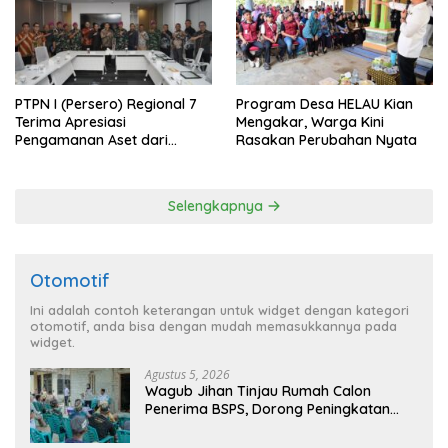
PTPN I (Persero) Regional 7
Program Desa HELAU Kian
Terima Apresiasi
Mengakar, Warga Kini
Pengamanan Aset dari
Rasakan Perubahan Nyata
Holding
Selengkapnya
Otomotif
Ini adalah contoh keterangan untuk widget dengan kategori
otomotif, anda bisa dengan mudah memasukkannya pada
widget.
Agustus 5, 2026
Wagub Jihan Tinjau Rumah Calon
Penerima BSPS, Dorong Peningkatan
Kualitas Hunian Warga dan Serap
Aspirasi Masyarakat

| Problem requirements |
The word "widget" appears on some lines of the data above; count those lines and return only the number.

| Reply to the task |
2